Informal Learning: A Sound Investment

  

  Jay Cross

It's all a matter of learning, but it's not the sort of learning that is the province of training departments, workshops and classrooms. At work we learn more in the break room than in the classroom. We discover how to do our jobs through informal learning-observing others, asking the person in the next cubicle, calling the help desk, trial and error and simply working with people in the know. Formal learning-classes and workshops and online events-is the source of only 10 percent to 20 percent of what we learn at work.

Informal learning is effective because it is personal. The individual calls the shots. The learner is responsible. It's real. How different from formal learning, which is imposed by someone else. Workers are pulled to informal learning; formal learning is pushed at them.

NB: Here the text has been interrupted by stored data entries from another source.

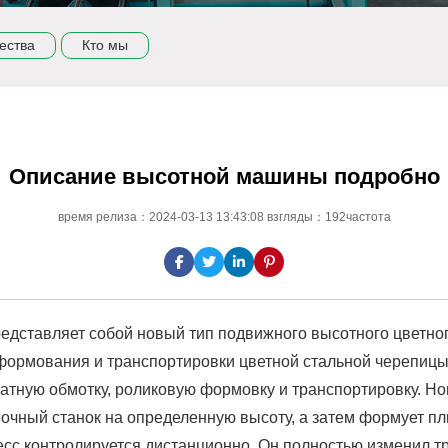
ества
Кто мы
Описание высотной машины подробно
время релиза：2024-03-13 13:43:08 взгляды：192частота
дставляет собой новый тип подвижного высотного цветног
формования и транспортировки цветной стальной черепицы 
ратную обмотку, роликовую формовку и транспортировку. Н
чный станок на определенную высоту, а затем формует пли
есс контролируется дистанционно. Он полностью изменил 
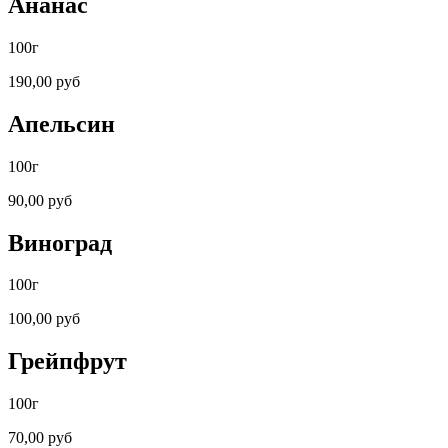
Ананас
100г
190,00 руб
Апельсин
100г
90,00 руб
Виноград
100г
100,00 руб
Грейпфрут
100г
70,00 руб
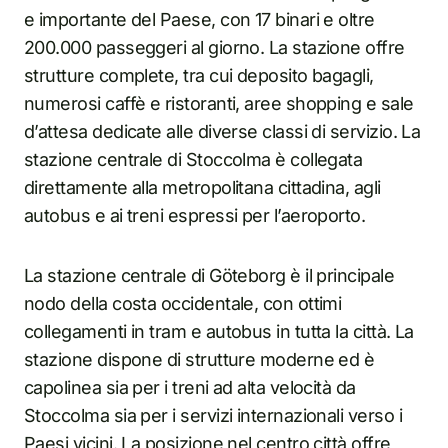
e importante del Paese, con 17 binari e oltre
200.000 passeggeri al giorno. La stazione offre
strutture complete, tra cui deposito bagagli,
numerosi caffè e ristoranti, aree shopping e sale
d’attesa dedicate alle diverse classi di servizio. La
stazione centrale di Stoccolma è collegata
direttamente alla metropolitana cittadina, agli
autobus e ai treni espressi per l’aeroporto.
La stazione centrale di Göteborg è il principale
nodo della costa occidentale, con ottimi
collegamenti in tram e autobus in tutta la città. La
stazione dispone di strutture moderne ed è
capolinea sia per i treni ad alta velocità da
Stoccolma sia per i servizi internazionali verso i
Paesi vicini. La posizione nel centro città offre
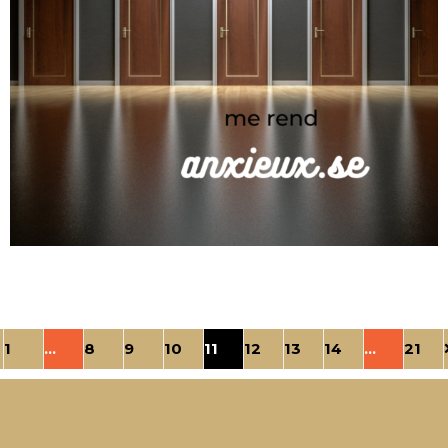
1
…
8
9
10
11
12
13
14
…
21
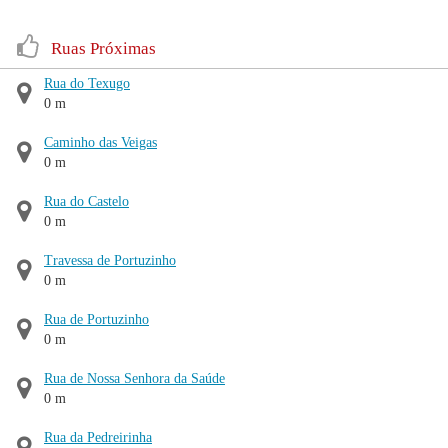
Ruas Próximas
Rua do Texugo
0 m
Caminho das Veigas
0 m
Rua do Castelo
0 m
Travessa de Portuzinho
0 m
Rua de Portuzinho
0 m
Rua de Nossa Senhora da Saúde
0 m
Rua da Pedreirinha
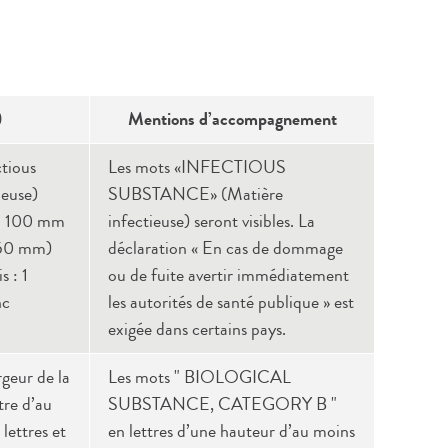
)
Mentions d’accompagnement
ctious
Les mots «INFECTIOUS
ieuse)
SUBSTANCE» (Matière
 x 100 mm
infectieuse) seront visibles. La
x 50 mm)
déclaration « En cas de dommage
s : 1
ou de fuite avertir immédiatement
nc
les autorités de santé publique » est
exigée dans certains pays.
rgeur de la
Les mots " BIOLOGICAL
tre d’au
SUBSTANCE, CATEGORY B "
lettres et
en lettres d’une hauteur d’au moins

Nonetheless, organizations invest most of their training budgets in formal learning. This stands common sense on its head: Invest your resources where they'll have the least impact.

Many learners today are not self-directed-they are waiting for directions. It's time to tell them that the rules have changed. It's in their self-interest to become proactive learning opportunists. Their reluctance is hardly surprising. Most training is built on the pessimistic assumption that the trainees are deficient. Training's job is to fix what's broken rather than make what's good better. Consequences include:

  • Ineffective negative reinforcement.
  • Unmotivated learners.
  • Learner disengagement, unrewarded curiosity, spurned creativity.
  • Training instead of learning.
  • Focus on fixing the individual rather than optimizing the team.

Several years ago, the late Peter Henschel, then director of the Institute for Research on Learning, posed an important question: If three-quarters of learning in corporations is informal, can we afford to leave it to chance? Here are a few suggestions of what to do.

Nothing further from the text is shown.